Corresponding toric variety for n-simplex

Question

Let $P $ be a Delzant polytope and $X_P $ be a corresponding Toric variety. I want to see if $P=\sum $ be a n-simplex then $X_P=\mathbb P^n$

Answer 1

(I am answering from algebro-geometric perspective; it would be nice to see answers from more symplectically-minded people)

You must have meant the polytope $\Delta_n:=\{ (x_1, \ldots, x_n) \mid \sum x_i \leq 1, x_i \geq 0 \}$, because the toric variety corresponding to a lattice polytope in the $n$-dimensional character lattice is projective if and only if the polytope is $n$-dimensional.
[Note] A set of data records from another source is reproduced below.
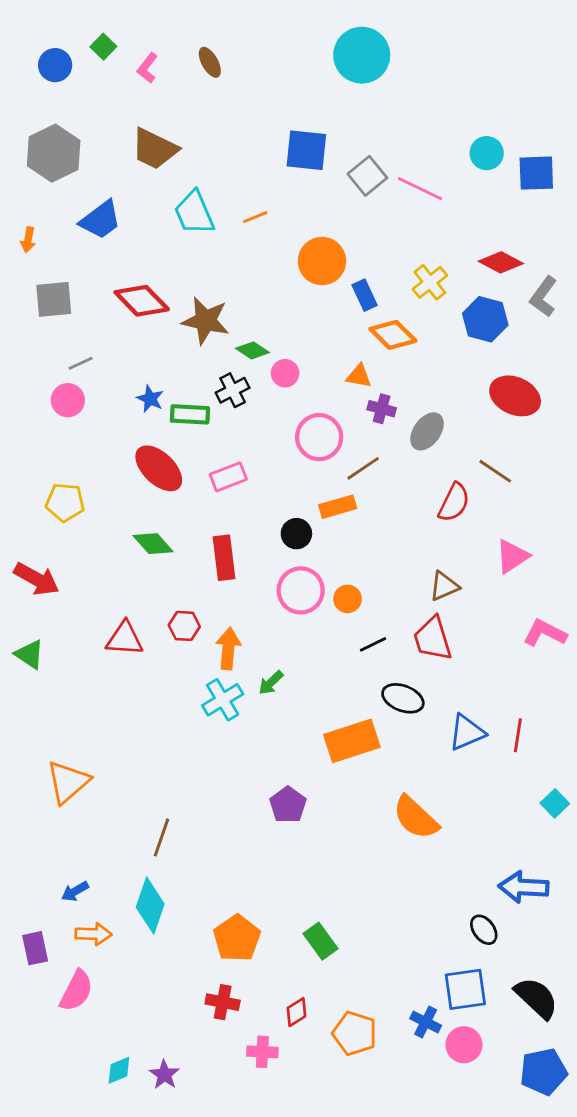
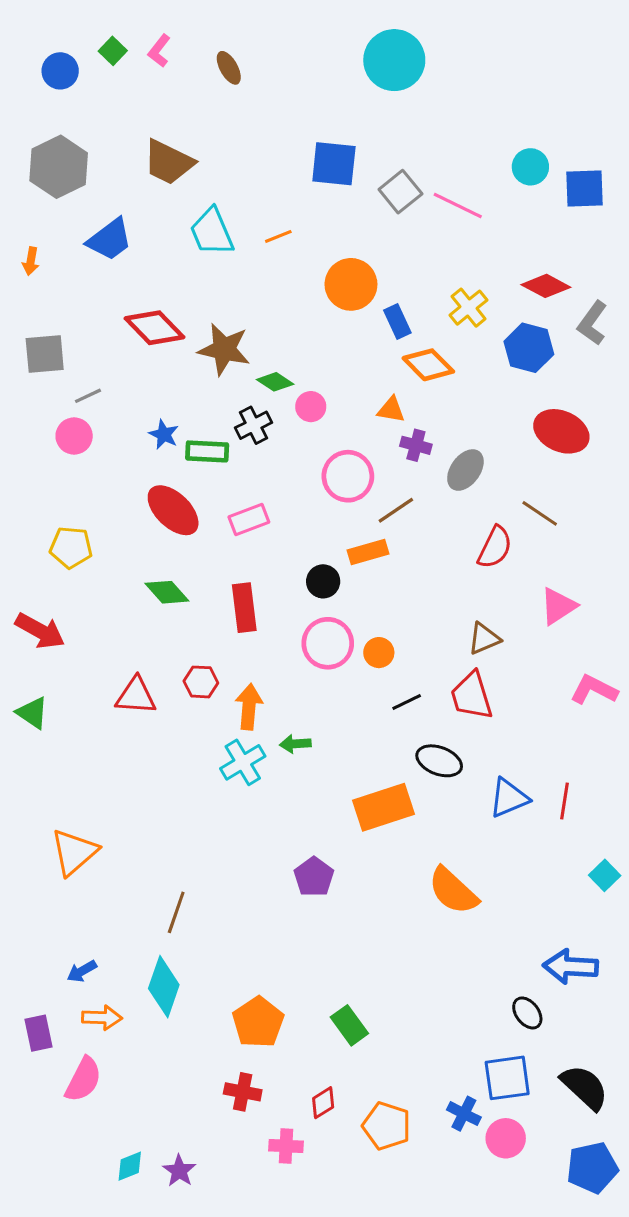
pink L-shape: (147, 68) -> (159, 51), moved
gray square: (54, 299) -> (45, 354), moved
green arrow: (271, 683) -> (295, 744), turned 40

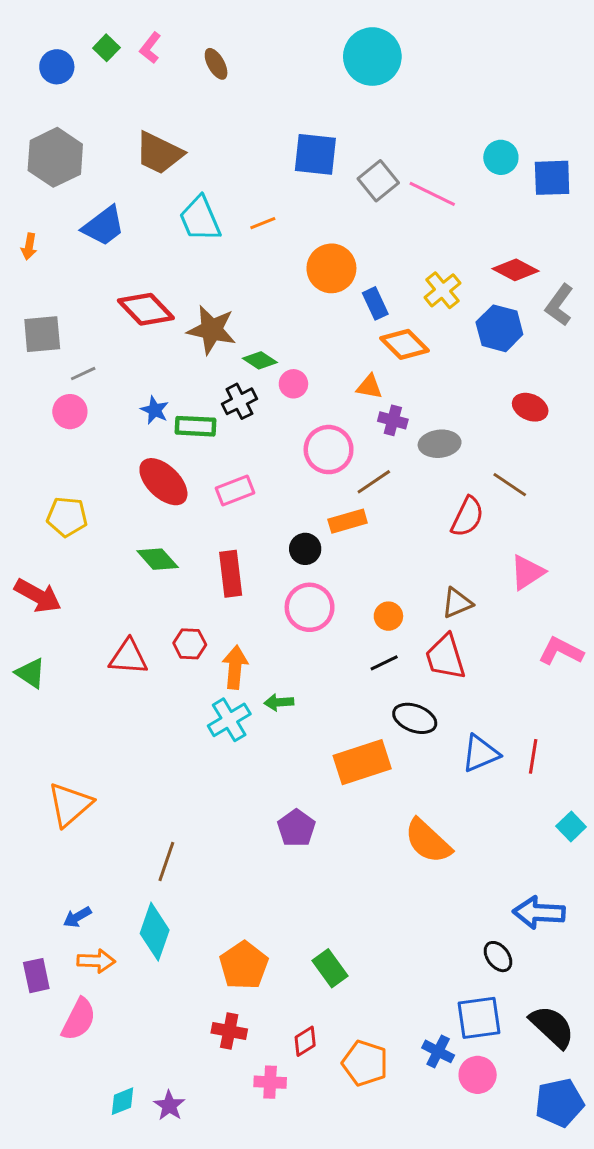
red ellipse: (561, 431) -> (530, 407), size x0.7
gray ellipse: (465, 470) -> (440, 444), turned 48
orange circle: (379, 653) -> (388, 616), moved

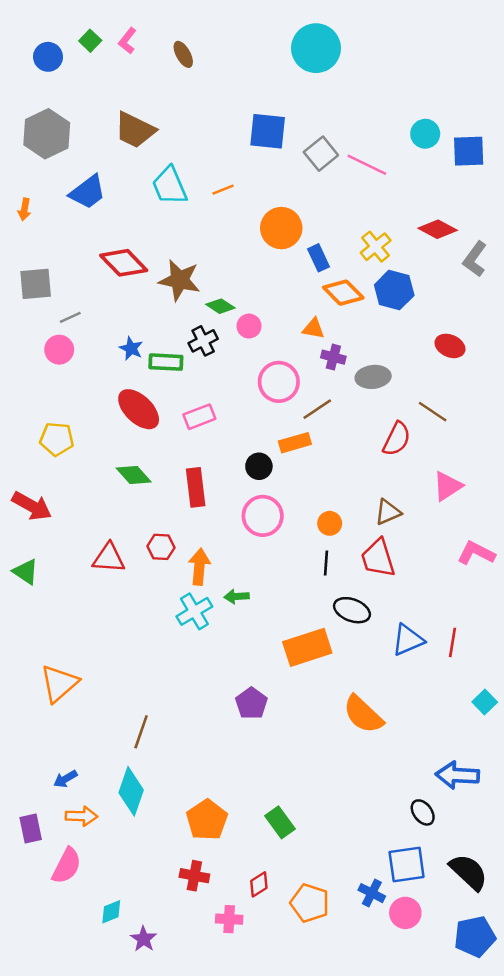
blue hexagon: (499, 328) -> (394, 290), moved
black line: (384, 663) -> (326, 563), turned -60
cyan diamond: (123, 1101) -> (111, 912), moved

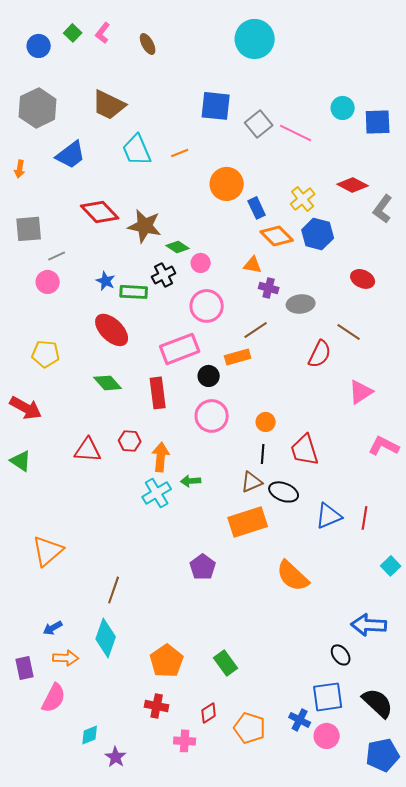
pink circle: (279, 382) -> (207, 306), moved
pink rectangle: (199, 417) -> (180, 349), moved, size x1.5
brown triangle: (388, 512) -> (252, 482), moved

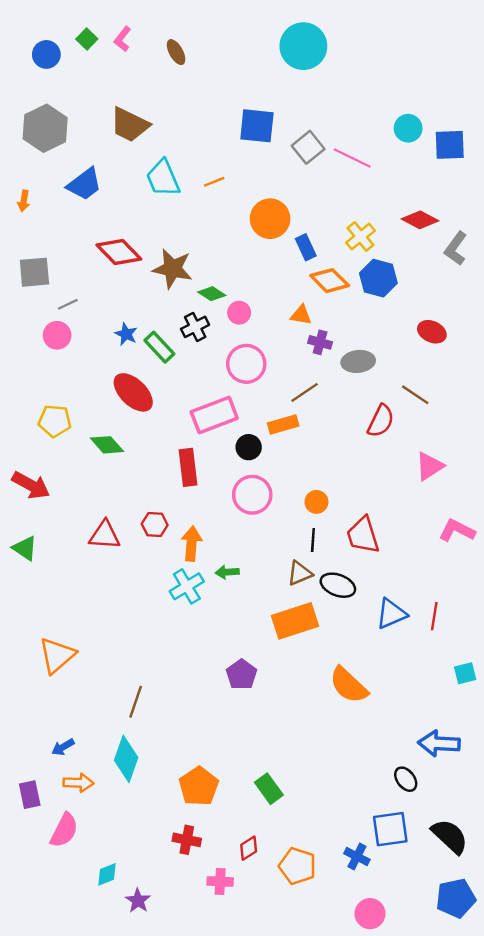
green rectangle: (134, 292) -> (159, 347), turned 44
green diamond: (108, 383) -> (107, 445), moved
cyan square: (391, 566) -> (465, 673), turned 30
pink circle: (327, 736) -> (370, 914), moved

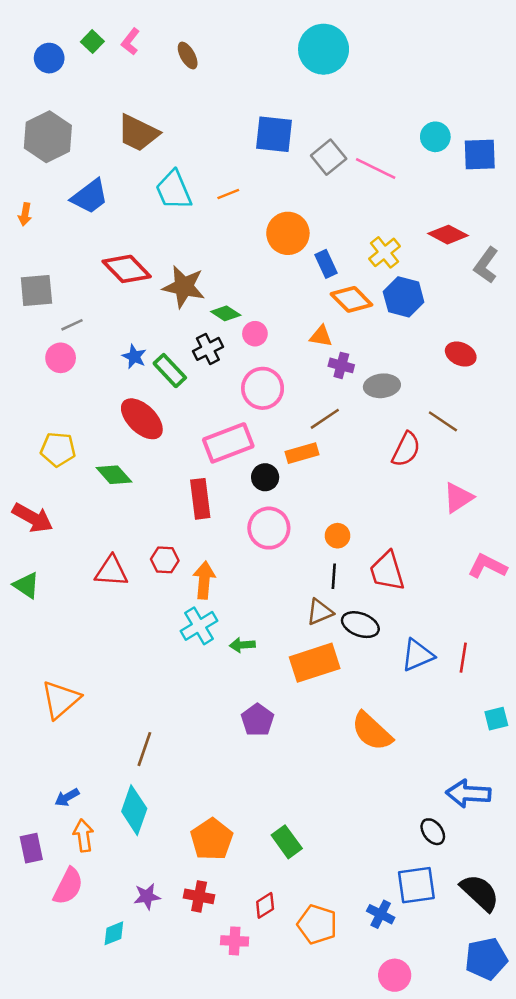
green arrow: (227, 572) -> (242, 645), moved
orange arrow: (78, 783) -> (83, 835), turned -100
purple star: (138, 901) -> (147, 896), moved, turned 30

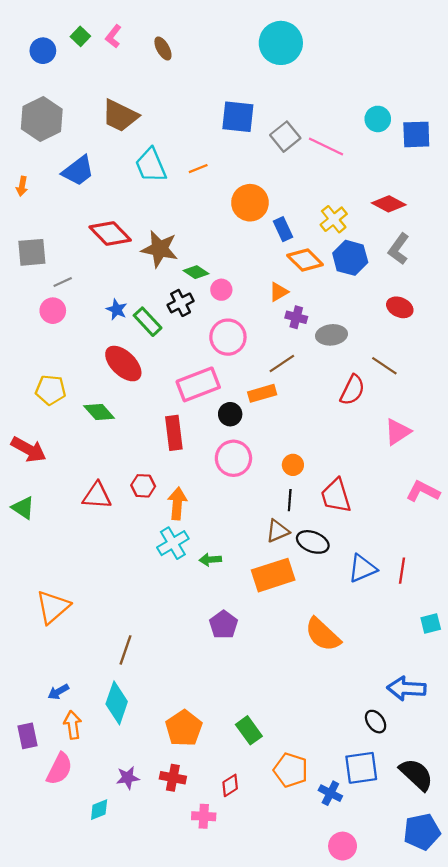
gray L-shape: (486, 265) -> (399, 249), moved
orange triangle: (321, 336) -> (279, 292), turned -40
orange pentagon: (317, 924) -> (291, 770), moved

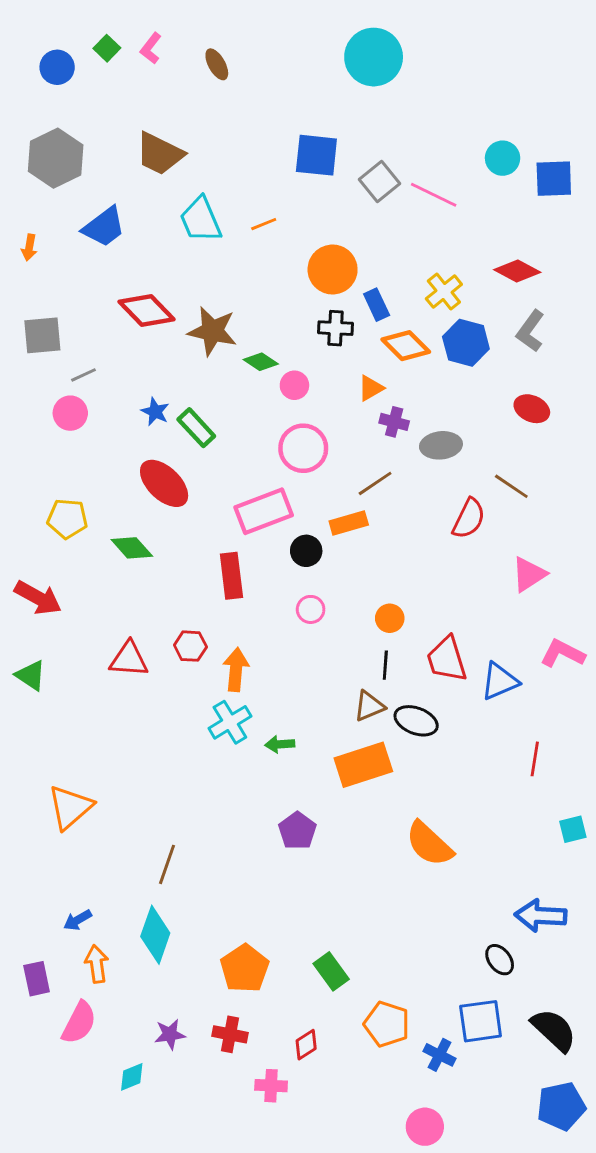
black cross: (181, 303) -> (335, 328), moved, turned 30
pink circle: (233, 458) -> (311, 609), size x0.6
blue triangle: (362, 568) -> (500, 681), moved
pink circle: (343, 846) -> (425, 1127), moved

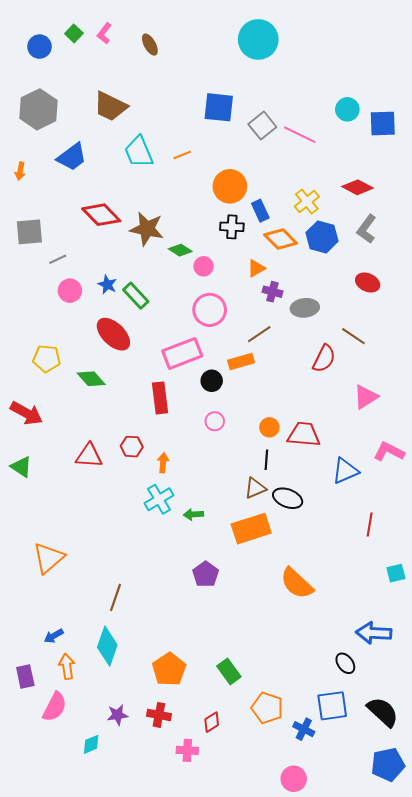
pink circle: (70, 413) -> (70, 291), moved
red trapezoid: (447, 659) -> (304, 434), moved, turned 112
orange arrow: (236, 670) -> (163, 463), size x0.7

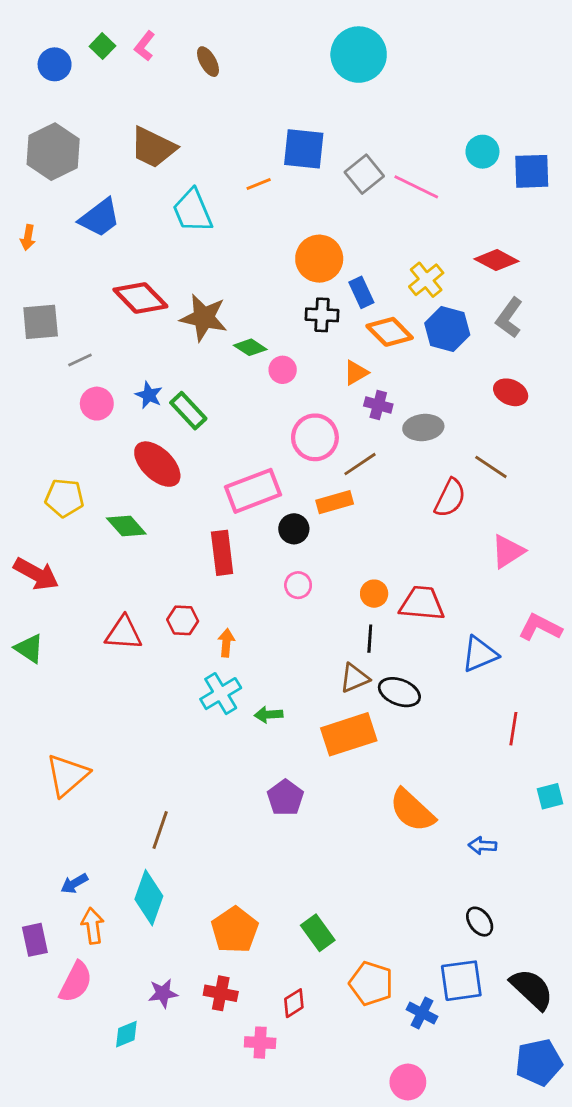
orange line: (182, 155) -> (259, 184), moved
pink circle: (210, 310) -> (315, 437), moved
blue arrow: (374, 633) -> (482, 846), moved, size x0.6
To contstruct a toric variety associated to a polytope in the lattice $M_R$ dual to the character lattice one consructs a normal fan in $N_R$. The toric variety is then glued from semigroup rings of semigroups of points lying in dual cones. So in order to work out the generators of these semigroups it suffices look at all the vertices and write down the vectors that span the angle (translated to the origin). In case of $\Delta_n$ the affine toric varieties are isomorphic to $\mathbb{A}^n$ with coordinates $$ (x_1, \ldots, x_n), (x_1^{-1}, x^{-1}x_2, \ldots, x^{-1}x_n), \ldots, (x_n^{-1}x_1, x_n^{-1}x_2, \ldots, x_n^{-1}) $$ They are glued along $\mathbb{A}^n \setminus \mathbb{A}^{n-1}$-s to form $\mathbb{P}^n$.